Bridgewater's on-the-field highlights were scarce. He threw just 23 passes all season. His only start came against the Carolina Panthers in the meaningless regular-season finale after the Saints had locked up the No. 1 seed and homefield advantage in the NFC. He completed 14 of 22 passes for 118 yards and a touchdown, but it was hard to get a good evaluation on him. He was playing mostly with backups and spent much of the first half having to make sure Michael Thomas became the franchise's all-time leader in receiving yards.
He's looking forward to Year 2, especially since he gets to go through an entire offseason with the Saints this time around. He didn't get that opportunity last year. He didn't arrive in New Orleans until late August when the Saints traded with the New York Jets.
"Learning on the fly," he calls his first season.
Bridgewater , who could be Brees' successor one day, wouldn't discuss his long-term plans. He's only focusing on this upcoming season with the team he shunned his hometown team for.
"When you look at what this offense has done over the past decade, everything is right there," Bridgewater said. "It’s a proven offense, a proven staff, and of course it didn’t just happen by just rolling the ball out there. You’ve got to put the work in.
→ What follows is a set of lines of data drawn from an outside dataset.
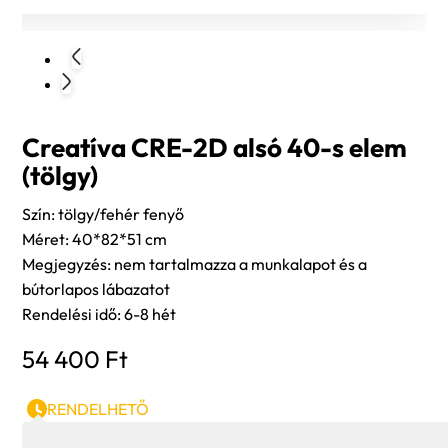
Creatíva CRE-2D alsó 40-s elem
(tölgy)
Szín: tölgy/fehér fenyő
Méret: 40*82*51 cm
Megjegyzés: nem tartalmazza a munkalapot és a
bútorlapos lábazatot
Rendelési idő: 6-8 hét
54 400
Ft
RENDELHETŐ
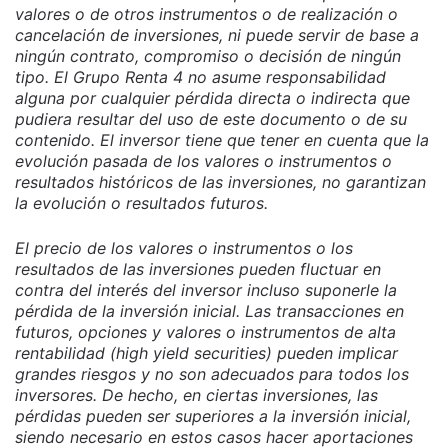
valores o de otros instrumentos o de realización o
cancelación de inversiones, ni puede servir de base a
ningún contrato, compromiso o decisión de ningún
tipo. El Grupo Renta 4 no asume responsabilidad
alguna por cualquier pérdida directa o indirecta que
pudiera resultar del uso de este documento o de su
contenido. El inversor tiene que tener en cuenta que la
evolución pasada de los valores o instrumentos o
resultados históricos de las inversiones, no garantizan
la evolución o resultados futuros.
El precio de los valores o instrumentos o los
resultados de las inversiones pueden fluctuar en
contra del interés del inversor incluso suponerle la
pérdida de la inversión inicial. Las transacciones en
futuros, opciones y valores o instrumentos de alta
rentabilidad (high yield securities) pueden implicar
grandes riesgos y no son adecuados para todos los
inversores. De hecho, en ciertas inversiones, las
pérdidas pueden ser superiores a la inversión inicial,
siendo necesario en estos casos hacer aportaciones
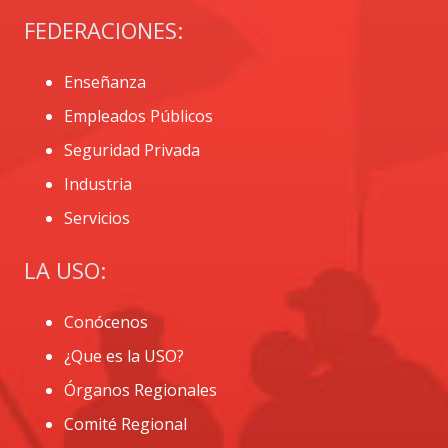
FEDERACIONES:
Enseñanza
Empleados Públicos
Seguridad Privada
Industria
Servicios
LA USO:
Conócenos
¿Que es la USO?
Órganos Regionales
Comité Regional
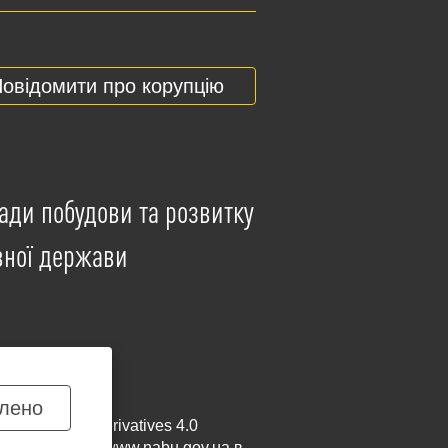
овідомити про корупцію
ади побудови та розвитку
вної держави
лено
mmercial-NoDerivatives 4.0
и посилання на
www.nabu.gov.ua
в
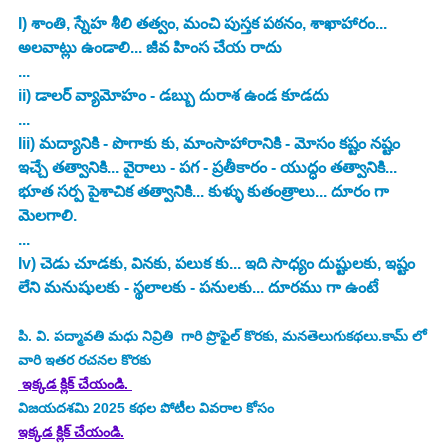
I) శాంతి, స్నేహ శీలి తత్వం, మంచి పుస్తక పఠనం, శాఖాహారం... 
అలవాట్లు ఉండాలి... జీవ హింస చేయ రాదు
...
ii) డాలర్ వ్యామోహం - డబ్బు దురాశ ఉండ కూడదు
... 
Iii) మద్యానికి - పొగాకు కు, మాంసాహారానికి - మోసం కష్టం నష్టం 
ఇచ్చే తత్వానికి... వైరాలు - పగ - ప్రతీకారం - యుద్ధం తత్వానికి... 
భూత సర్ప పైశాచిక తత్వానికి... కుళ్ళు కుతంత్రాలు... దూరం గా 
మెలగాలి.
...
Iv) చెడు చూడకు, వినకు, పలుక కు... ఇది సాధ్యం దుష్టులకు, ఇష్టం 
లేని మనుషులకు - స్థలాలకు - పనులకు... దూరము గా ఉంటే 
పి. వి. పద్మావతి మధు నివ్రితి 
 గారి ప్రొఫైల్ కొరకు, మనతెలుగుకథలు.కామ్ లో 
వారి ఇతర రచనల కొరకు
 ఇక్కడ క్లిక్ చేయండి. 
విజయదశమి 2025
కథల పోటీల వివరాల కోసం
ఇక్కడ క్లిక్ చేయండి.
And I look forward to the opportunity to continue to work with this staff, continue to work with a guy like Drew and learn from him and get a full spring to pick his brain and ask questions."
A quarterback who started 28 games during his playing days with the Minnesota Vikings before suffering a serious knee injuries will continue to play the waiting game instead of playing in the real games.
Not that he minds one bit.
If he did, he would have chosen the Dolphins this week.
But he didn't.
"Eventually my time will come that I can start," he said.